Rather than just a single path, the Prague-Vienna Greenways is really a 250-350 mile long web of trails and country roads that offers variation and diversity to the traveler. Thanks to support from the Greenways-Zelene stezky, the main PVGW route now includes additional loop-greenways that were created by local groups and members of the PVGW Association
Prague-Vienna Greenways let you take a journey along centuries-old salt, silver and amber trade routes, allowing you to discover the most interesting, off-the-beaten path places, closed off for forty years behind the Iron Curtain. You visit castles and historic villages and admire the architectural monuments, some declared World Heritage Sites by UNESCO. Walk or bike through fragrant meadows, watch rare birds fly over peaceful fields. Taste fine Moravian wines and varieties of hearty Czech beer and attend concerts and festivals of high quality and fun.
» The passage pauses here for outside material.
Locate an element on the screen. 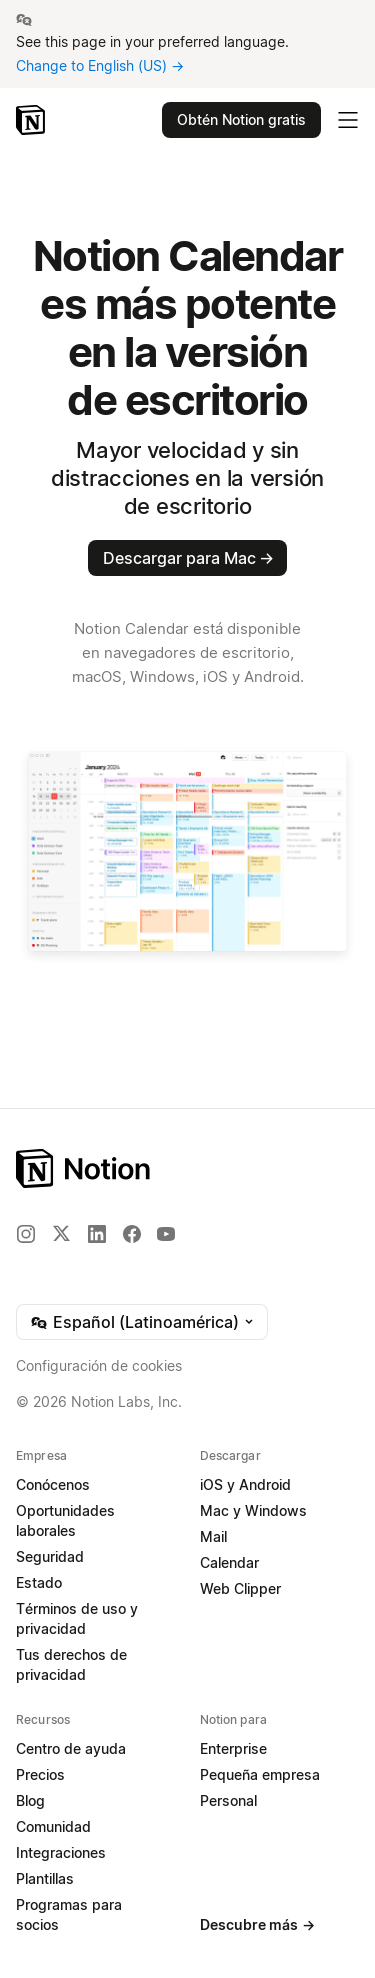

And...meet local people!
You walk on the well-marked hiking trails that meander in and out of towns and villages, or bike on the newly marked Greenways biking route on small country roads. You may also canoe down the beautiful Vltava or Sazava Rivers, or enjoy a horseback ride on the Lednice castle estate, or around peaceful lakes in Trebon.
The Prague-Vienna Greenways bike route was created by the Greenways-Zelene Stezky civic organization. In 1997, a grant from the McDonnel Douglas company made possible the completion of marking of the entire bike route in the Czech Republic (350 km/217 mi). The Austrian part (90 km/35 mi) had been marked in the past.
Dyje River Valley Greenway: Vranov nad Dyji...Znojmo
For thousands years it was a natural border, guarded by medieval castles. This area of Southern Moravia is also a wine country. Wine cultivation probably reached here in the first century AD with the arrival of the Roman legions who made camp on the banks of the Dyje River. Wine was certainly grown from the time of the first Slavonic states supplying the early Czech kings with wines. The castles and towns of Vranov nad Dyji and Znojmo and Bitov are the main attraction in this section.